O Liberal ainda questionou o que pode ser feito para acelerar a vacinação no País. Até a noite da última sexta-feira (23) apenas 13,58% da população brasileira tinha recebido a primeira dose de vacina contra a covid-19. Já a segunda dose tinha sido aplicada em 5,79% da população. No Pará, as respectivas margens são de 11,14% e 5,05%.

Barros reiterou a necessidade de a Anvisa acelerar as análises de pedidos de uso emergencial e de intensificar as articulações com os países fornecedores de vacina. "Pode ser feito um esforço diplomático para antecipação das vacinas já compradas. A Anvisa precisa ser mais rápida em decidir sobre pedidos de uso emergencial. E os países que já têm contratos de fornecimento com o Brasil precisam ser visitados e nós tentarmos uma antecipação da entrega dessas vacinas. Além de, obviamente, de procurar novos fornecedores, já que tem mais de duzentas vacinas sendo desenvolvidas no mundo, nem todas em fase de comercialização, mas é preciso ter uma perspectiva de como nós teremos entregas suficientes de vacinas para poder exercer a vacinação. Aplicar as vacinas não é problema no Brasil, nós temos 37 mil salas de vacinação, precisamos ter as doses para aplicar", disse.

Fabricação própria

Além da articulação para se adquirir e priorizar a entrega de doses produzidas e armazenadas no exterior, José Serra defendeu que o País deve desenvolver e ampliar a capacidade de fabricação própria. "O Brasil sempre se destacou pela sua capacidade em lidar com surtos epidemiológicos e em desenvolver vacinas.
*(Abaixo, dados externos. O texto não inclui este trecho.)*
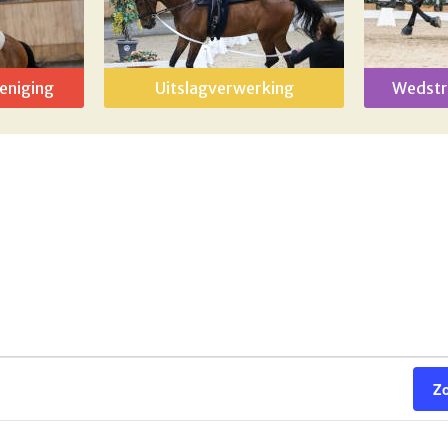
eniging
Uitslagverwerking
Wedstr
Z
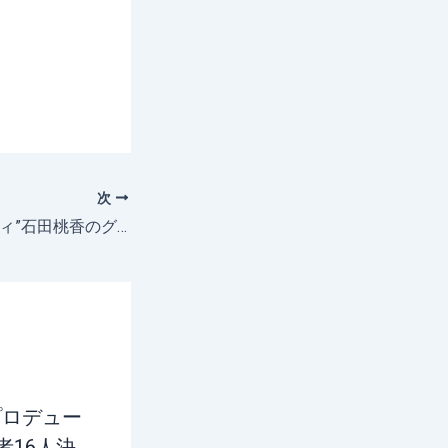
次
”魅惑のピーチボディ”石田桃香のグラビアが圧巻過ぎる！！
プロデュー
者16人決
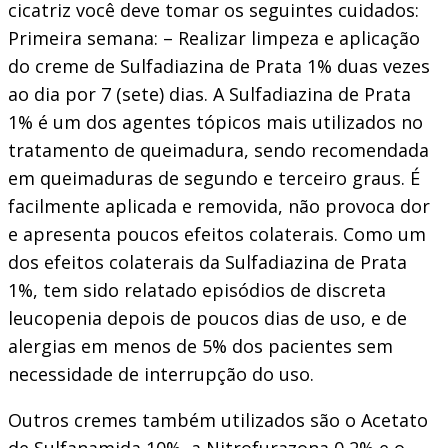
cicatriz você deve tomar os seguintes cuidados:
Primeira semana: – Realizar limpeza e aplicação
do creme de Sulfadiazina de Prata 1% duas vezes
ao dia por 7 (sete) dias. A Sulfadiazina de Prata
1% é um dos agentes tópicos mais utilizados no
tratamento de queimadura, sendo recomendada
em queimaduras de segundo e terceiro graus. É
facilmente aplicada e removida, não provoca dor
e apresenta poucos efeitos colaterais. Como um
dos efeitos colaterais da Sulfadiazina de Prata
1%, tem sido relatado episódios de discreta
leucopenia depois de poucos dias de uso, e de
alergias em menos de 5% dos pacientes sem
necessidade de interrupção do uso.
Outros cremes também utilizados são o Acetato
de Sulfanamida 10%, a Nitrofurazona 0,2% e o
Devemos voltar toda essa capacidade para combater o Covid-19. Isto abrange desde investir em novos equipamentos e capacitação de equipes dos centros que já estão desenvolvendo vacinas até mesmo a adaptação ou conversão, mesmo que compulsória, de outros centros produtores de vacinas, público ou privados, para ampliar nossa capacidade e autonomia com urgência. Isso é fundamental inclusive para lidarmos com a emergência de variantes de forma a termos autonomia para adaptar e manter a imunização da população nos próximos anos, de forma a evitarmos que novos surtos se desenvolvam", defendeu.

Já o ex-ministro Alexandre Padilha defendeu quatro ações de forma imediata. "Primeiro, o Ministério da Saúde precisa dá um grande apoio financeiro aos municípios e Estados para que eles possam reforçar a atuação dos agentes comunitários de saúde para fazermos uma busca ativa das pessoas que não tomaram a segunda dose e das pessoas que perderam o momento de tomar a primeira dose. Em segundo, um apelo a OMS para que ela possa rever o contrato que o Bolsonaro fez. A OMS ofereceu 138 milhões de doses para o governo Bolsonaro e ele assinou apenas 46 milhões de doses. Então, tem 122 milhões de doses que foram oferecidas e o Bolsonaro não quis. E se o Bolsonaro não quiser, a OMS poderia assinar com os governadores, com os prefeitos. Em terceiro, o consórcio do Nordeste contratou quase 40 milhões de doses da vacina do fundo russo e ofereceu para o Ministério da Saúde poder distribuir para o Brasil inteiro. Isso há mais de um mês e a vacina não foi autorizada ainda. Precisa ser autorizada o mais rápido possível. E em quarto, o governo federal precisa conversar com a Índia e com a China para sejam acelerados os repasses dos insumos das substâncias necessárias para que tanto o Butantan quanto a Fiocruz possam acelerar as suas produções de vacinas".